§ **RECORD EXTRACTS**
BEGIN

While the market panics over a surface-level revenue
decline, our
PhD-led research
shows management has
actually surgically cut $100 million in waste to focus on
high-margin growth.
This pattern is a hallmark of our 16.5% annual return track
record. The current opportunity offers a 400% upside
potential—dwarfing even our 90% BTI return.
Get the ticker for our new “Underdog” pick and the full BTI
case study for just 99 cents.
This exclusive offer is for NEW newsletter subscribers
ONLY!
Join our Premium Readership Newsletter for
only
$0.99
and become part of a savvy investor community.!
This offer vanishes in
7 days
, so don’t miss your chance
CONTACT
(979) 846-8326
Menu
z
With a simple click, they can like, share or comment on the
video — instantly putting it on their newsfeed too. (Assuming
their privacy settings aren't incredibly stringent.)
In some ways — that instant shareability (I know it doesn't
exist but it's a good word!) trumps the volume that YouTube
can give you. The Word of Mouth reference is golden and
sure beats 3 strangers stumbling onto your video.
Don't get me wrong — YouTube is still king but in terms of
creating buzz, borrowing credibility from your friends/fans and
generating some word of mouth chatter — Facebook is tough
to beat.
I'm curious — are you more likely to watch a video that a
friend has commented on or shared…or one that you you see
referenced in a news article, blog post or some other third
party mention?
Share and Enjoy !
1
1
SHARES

END

§ **WORK INSTRUCTION**
Find every line of the data that includes the string "video". Copy each of those lines.

§ **EXERCISE RESPONSE**
video — instantly putting it on their newsfeed too. (Assuming
sure beats 3 strangers stumbling onto your video.
I'm curious — are you more likely to watch a video that a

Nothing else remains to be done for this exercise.